Lakes licensed to utilities are protected for citizens. Know the facts.
A letter to the editor of the Orangeburg Times and Democrat, Lakes Asset is at Risk, prompts ECC to remind consumers about lakes as licensed utility assets.
The letter was from the Santee Cooper Counties Promotion Commission, saying that a sale of Santee Cooper to an investor owned utility (IOU) could endanger Lakes Marion and Moultrie. Santee Cooper is their licensee. The claim: Only Santee Cooper – with no free enterprise incentive, still run almost entirely by past managers – can appreciate these treasures.
The Promotion Commission claims Santee Cooper goes beyond FERC requirements. Well, Santee Cooper has not updated its lakes license since 2006. Meanwhile, in that time another Carolina IOU has relicensed an entire lake and river system complete with a comprehensive relicensing agreement signed by South Carolina agencies including the Department of Natural Resources and Department of Parks, Recreation and Tourism as well as local cities, towns and counties that share the lake and river resources.
Santee Cooper told the State of South Carolina in September 2018 that it has been, “Operating under annual license renewals since 2006.” It had a 50-year license starting in 1926, and a license that ran from 1979 – 2006. During that time from 2006 until now, at least one other Carolina utility has re-licensed entire river/lake/dam systems. Santee Cooper, on the other hand, told the State it has three license options for its lake operation: Renew it, surrender it, transfer it.
That seems like quite a difference.
Really, what happens when regulated lakes change hands?
The new lake licensee must follow the same rules as the old licensee. The Federal Energy Regulatory Commission (FERC), lake regulator, told Energy Consumers of the Carolinas, “To transfer a license, the licensee and designated transferee must jointly or severally file an application for approval with the Commission. When a transfer occurs, the new licensee must comply with the terms and conditions of the existing license.”
Utilities must file Shoreline Management Plans.
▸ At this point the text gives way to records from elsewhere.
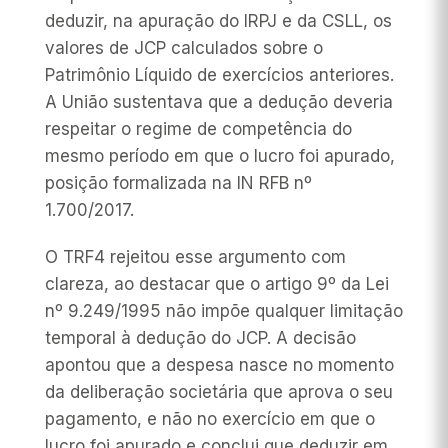
deduzir, na apuração do IRPJ e da CSLL, os
valores de JCP calculados sobre o
Patrimônio Líquido de exercícios anteriores.
A União sustentava que a dedução deveria
respeitar o regime de competência do
mesmo período em que o lucro foi apurado,
posição formalizada na IN RFB nº
1.700/2017.
O TRF4 rejeitou esse argumento com
clareza, ao destacar que o artigo 9º da Lei
nº 9.249/1995 não impõe qualquer limitação
temporal à dedução do JCP. A decisão
apontou que a despesa nasce no momento
da deliberação societária que aprova o seu
pagamento, e não no exercício em que o
lucro foi apurado e conclui que deduzir em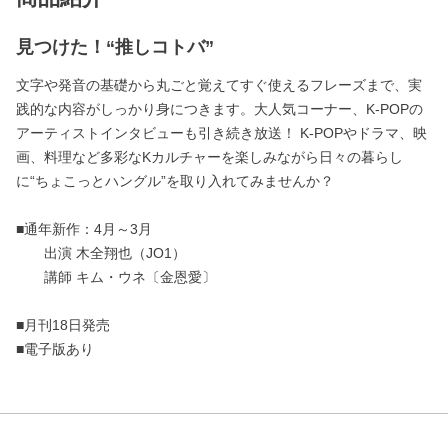
見つけた！“推しコトバ”
文字や発音の基礎から丸ごと覚えてすぐ使えるフレーズまで、実
践的な内容がしっかり身につきます。大人気コーナー、K-POPの
アーティストインタビューも引き続き放送！ K-POPやドラマ、映
画、料理など多彩なKカルチャーを楽しみながら日々の暮らし
に“ちょこっとハングル”を取り入れてみませんか？
■通年新作：4月～3月
出演 木全翔也（JO1）
講師 キム・ウネ〔金恩愛〕
■月刊18日発売
■電子版あり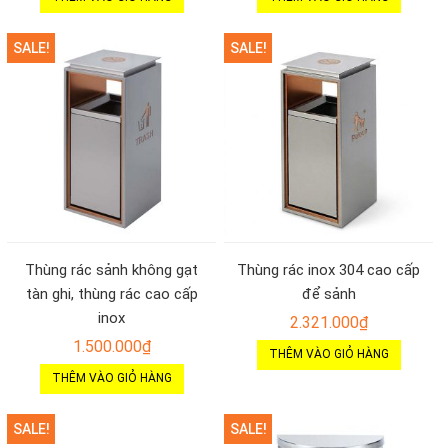
SALE!
SALE!
Thùng rác sảnh không gạt
Thùng rác inox 304 cao cấp
tàn ghi, thùng rác cao cấp
để sảnh
inox
2.321.000
₫
1.500.000
₫
THÊM VÀO GIỎ HÀNG
THÊM VÀO GIỎ HÀNG
SALE!
SALE!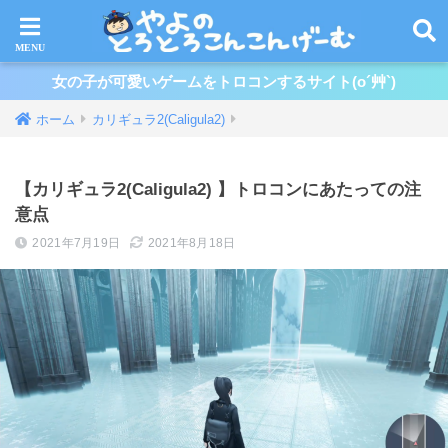
女の子が可愛いゲームをトロコンするサイト(o´艸`)
ホーム
カリギュラ2(Caligula2)
【カリギュラ2(Caligula2) 】トロコンにあたっての注
意点
2021年7月19日
2021年8月18日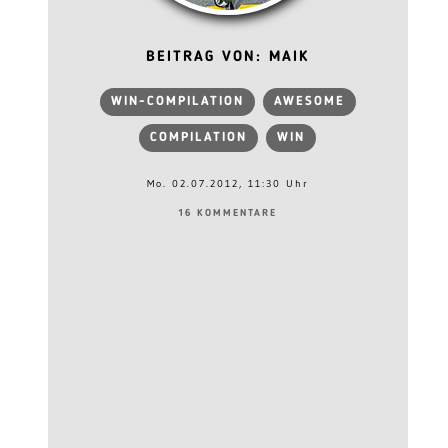
BEITRAG VON: MAIK
WIN-COMPILATION
AWESOME
COMPILATION
WIN
Mo. 02.07.2012, 11:30 Uhr
16 KOMMENTARE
Check how robust these SMPs are from Carolina IOUs.
IOU SMPs show:
- Continuity, stability.
- Exceptional planning and execution.
- FERC diligence in oversight.
IOUs operate with stringent oversight, more than Santee Cooper.
So the lakes are important, secure, protected by FERC, SC state agencies, and various laws. Among them: Federal Power Act, National Environmental Policy Act, Clean Water Act, Endangered Species Act, Fish and Wildlife Coordination Act, Fishery Conservation and Management Act.
As some organizations may say, however, “Facts Are Facts.” In the end, lakes are long-term, protected assets, not because of Santee Cooper, but due to the state and federal regulatory oversight that will continue to govern their care.
It is a good thing that there are regulations to protect lakes. In the end, lakes are long-term, protected assets.
Note: A possible change in lake licensees is not a new topic in this website. In July ECC published a blog, If Santee Cooper is Sold: What Happens to the Lakes?